◆ HOW TO COMPLETE THIS TASK: In the material below, find the line containing "Task: Click on the Events" and the line containing "The width and height of the screenshot is (1440, 2198).", then reproduce exactly both of them and every line between, and nothing else.

___ DATA TO EXAMINE ___

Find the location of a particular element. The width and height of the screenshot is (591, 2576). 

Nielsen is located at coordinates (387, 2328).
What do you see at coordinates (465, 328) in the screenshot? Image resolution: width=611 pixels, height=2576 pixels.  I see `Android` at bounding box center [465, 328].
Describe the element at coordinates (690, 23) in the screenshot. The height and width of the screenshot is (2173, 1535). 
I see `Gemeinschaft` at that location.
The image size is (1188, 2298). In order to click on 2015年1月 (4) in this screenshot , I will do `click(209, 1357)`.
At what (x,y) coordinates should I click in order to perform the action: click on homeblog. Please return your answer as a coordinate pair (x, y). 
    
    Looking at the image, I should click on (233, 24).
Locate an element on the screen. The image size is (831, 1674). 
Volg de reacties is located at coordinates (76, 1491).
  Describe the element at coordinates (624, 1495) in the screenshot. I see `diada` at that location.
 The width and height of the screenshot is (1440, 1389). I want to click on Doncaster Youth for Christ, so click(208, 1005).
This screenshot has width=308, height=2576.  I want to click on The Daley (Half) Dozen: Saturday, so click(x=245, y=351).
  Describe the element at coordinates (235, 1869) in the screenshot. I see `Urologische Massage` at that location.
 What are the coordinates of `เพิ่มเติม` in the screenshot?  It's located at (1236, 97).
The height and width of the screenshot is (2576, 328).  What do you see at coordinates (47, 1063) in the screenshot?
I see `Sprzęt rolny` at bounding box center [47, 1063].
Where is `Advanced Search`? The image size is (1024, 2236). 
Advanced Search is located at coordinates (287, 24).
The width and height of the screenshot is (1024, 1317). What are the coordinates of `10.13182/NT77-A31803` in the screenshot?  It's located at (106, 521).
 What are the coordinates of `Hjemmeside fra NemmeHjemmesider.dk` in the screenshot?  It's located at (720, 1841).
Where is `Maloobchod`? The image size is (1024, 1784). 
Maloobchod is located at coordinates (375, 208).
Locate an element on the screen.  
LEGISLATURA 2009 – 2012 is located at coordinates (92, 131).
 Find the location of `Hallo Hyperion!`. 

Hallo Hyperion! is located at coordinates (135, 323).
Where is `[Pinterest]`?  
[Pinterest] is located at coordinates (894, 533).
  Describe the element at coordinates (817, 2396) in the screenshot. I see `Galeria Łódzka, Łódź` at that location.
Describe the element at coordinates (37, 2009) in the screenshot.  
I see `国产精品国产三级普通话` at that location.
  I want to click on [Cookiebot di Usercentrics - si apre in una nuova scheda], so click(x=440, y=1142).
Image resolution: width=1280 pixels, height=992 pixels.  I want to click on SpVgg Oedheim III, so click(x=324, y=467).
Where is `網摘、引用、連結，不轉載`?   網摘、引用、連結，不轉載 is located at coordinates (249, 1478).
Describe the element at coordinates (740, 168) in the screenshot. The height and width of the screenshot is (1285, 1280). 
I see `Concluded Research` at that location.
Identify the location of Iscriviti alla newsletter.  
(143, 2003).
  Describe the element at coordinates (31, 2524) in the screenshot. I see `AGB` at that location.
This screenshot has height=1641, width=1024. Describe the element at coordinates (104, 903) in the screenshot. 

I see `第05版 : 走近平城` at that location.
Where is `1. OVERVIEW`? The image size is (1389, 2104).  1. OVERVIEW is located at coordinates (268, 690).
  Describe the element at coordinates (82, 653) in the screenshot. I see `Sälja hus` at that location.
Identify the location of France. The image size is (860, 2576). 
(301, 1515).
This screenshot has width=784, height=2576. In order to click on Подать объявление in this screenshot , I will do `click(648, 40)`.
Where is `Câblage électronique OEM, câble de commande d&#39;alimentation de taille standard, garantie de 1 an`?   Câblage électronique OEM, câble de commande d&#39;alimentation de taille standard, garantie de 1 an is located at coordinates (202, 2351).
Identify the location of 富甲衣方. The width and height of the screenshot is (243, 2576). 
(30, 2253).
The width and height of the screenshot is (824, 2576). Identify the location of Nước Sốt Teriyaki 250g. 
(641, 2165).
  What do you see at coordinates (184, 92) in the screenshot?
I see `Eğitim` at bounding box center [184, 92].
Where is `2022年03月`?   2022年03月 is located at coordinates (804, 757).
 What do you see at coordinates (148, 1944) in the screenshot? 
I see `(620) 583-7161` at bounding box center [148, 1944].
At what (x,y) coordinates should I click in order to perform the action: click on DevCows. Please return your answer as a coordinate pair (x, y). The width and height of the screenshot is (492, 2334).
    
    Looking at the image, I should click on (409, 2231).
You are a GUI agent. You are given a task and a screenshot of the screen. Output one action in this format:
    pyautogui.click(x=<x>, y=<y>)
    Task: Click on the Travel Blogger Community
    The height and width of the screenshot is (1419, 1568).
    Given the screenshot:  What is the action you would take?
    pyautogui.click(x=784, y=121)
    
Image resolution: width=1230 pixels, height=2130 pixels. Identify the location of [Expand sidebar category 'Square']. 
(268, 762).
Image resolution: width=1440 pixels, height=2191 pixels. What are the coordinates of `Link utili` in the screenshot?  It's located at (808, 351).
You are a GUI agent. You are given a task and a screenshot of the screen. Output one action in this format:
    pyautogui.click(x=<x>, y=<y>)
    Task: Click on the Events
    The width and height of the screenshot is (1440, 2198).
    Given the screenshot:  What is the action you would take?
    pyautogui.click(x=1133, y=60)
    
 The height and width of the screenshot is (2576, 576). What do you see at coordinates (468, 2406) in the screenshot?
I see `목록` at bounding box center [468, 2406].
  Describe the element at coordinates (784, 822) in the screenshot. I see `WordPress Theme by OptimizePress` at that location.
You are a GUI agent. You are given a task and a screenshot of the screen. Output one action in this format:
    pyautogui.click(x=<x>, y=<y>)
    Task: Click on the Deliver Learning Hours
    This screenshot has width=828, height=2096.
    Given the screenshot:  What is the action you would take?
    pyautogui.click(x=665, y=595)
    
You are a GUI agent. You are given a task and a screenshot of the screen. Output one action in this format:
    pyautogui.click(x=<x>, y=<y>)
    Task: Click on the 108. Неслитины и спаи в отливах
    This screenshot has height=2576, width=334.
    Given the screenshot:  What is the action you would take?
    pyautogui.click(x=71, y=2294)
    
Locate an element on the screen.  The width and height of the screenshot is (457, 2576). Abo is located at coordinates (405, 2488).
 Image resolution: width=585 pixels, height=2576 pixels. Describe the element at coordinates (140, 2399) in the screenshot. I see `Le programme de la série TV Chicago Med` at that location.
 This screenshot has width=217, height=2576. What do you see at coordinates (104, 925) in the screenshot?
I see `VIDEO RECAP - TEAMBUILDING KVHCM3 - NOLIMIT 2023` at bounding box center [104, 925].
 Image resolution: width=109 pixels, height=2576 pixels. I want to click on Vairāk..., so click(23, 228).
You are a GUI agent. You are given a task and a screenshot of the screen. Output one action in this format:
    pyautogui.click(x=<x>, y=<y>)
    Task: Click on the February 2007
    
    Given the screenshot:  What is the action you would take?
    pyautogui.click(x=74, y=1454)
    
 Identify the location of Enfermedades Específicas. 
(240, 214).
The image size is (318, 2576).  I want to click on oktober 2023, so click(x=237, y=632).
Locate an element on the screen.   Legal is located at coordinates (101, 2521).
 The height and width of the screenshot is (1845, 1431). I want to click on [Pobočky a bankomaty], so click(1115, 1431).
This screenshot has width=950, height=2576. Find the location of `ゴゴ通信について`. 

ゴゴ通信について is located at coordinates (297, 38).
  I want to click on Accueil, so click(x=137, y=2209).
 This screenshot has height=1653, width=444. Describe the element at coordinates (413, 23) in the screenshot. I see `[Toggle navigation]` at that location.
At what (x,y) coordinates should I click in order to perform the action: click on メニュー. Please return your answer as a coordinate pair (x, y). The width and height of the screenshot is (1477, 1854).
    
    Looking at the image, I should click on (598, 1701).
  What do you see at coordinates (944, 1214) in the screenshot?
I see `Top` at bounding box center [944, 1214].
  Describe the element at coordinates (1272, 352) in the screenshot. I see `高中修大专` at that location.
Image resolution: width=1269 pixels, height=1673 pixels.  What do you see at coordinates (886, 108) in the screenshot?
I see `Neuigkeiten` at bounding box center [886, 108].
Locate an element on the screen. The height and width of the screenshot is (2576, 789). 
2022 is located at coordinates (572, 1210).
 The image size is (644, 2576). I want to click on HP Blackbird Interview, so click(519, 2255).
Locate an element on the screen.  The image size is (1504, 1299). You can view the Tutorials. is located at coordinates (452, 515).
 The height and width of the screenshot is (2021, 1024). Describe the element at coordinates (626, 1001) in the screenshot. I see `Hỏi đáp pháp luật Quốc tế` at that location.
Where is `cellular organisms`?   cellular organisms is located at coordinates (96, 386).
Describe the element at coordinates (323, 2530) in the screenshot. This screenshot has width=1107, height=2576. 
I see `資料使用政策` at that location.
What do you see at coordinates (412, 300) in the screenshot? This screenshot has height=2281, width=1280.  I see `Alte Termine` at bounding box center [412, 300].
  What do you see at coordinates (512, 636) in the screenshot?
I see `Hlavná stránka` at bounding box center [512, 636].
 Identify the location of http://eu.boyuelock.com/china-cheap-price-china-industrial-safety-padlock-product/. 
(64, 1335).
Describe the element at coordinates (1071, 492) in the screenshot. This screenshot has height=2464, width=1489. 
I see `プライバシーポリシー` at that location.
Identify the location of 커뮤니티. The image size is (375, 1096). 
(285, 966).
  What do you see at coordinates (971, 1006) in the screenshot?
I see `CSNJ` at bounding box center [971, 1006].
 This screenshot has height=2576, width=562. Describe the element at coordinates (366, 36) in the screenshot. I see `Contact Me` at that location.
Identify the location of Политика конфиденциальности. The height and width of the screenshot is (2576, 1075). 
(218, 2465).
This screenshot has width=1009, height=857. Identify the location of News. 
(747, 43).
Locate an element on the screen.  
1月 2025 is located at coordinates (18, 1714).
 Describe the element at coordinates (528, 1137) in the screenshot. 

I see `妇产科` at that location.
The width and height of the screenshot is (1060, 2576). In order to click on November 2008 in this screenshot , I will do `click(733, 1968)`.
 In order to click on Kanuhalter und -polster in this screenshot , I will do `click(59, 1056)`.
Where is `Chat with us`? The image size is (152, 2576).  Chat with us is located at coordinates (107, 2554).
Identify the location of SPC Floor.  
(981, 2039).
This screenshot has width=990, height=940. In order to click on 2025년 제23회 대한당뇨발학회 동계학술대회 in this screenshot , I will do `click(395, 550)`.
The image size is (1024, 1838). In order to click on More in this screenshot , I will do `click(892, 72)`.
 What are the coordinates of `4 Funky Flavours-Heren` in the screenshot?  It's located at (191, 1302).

___

◆ ANSWER TO THIS EXERCISE:
    Task: Click on the Events
    The width and height of the screenshot is (1440, 2198).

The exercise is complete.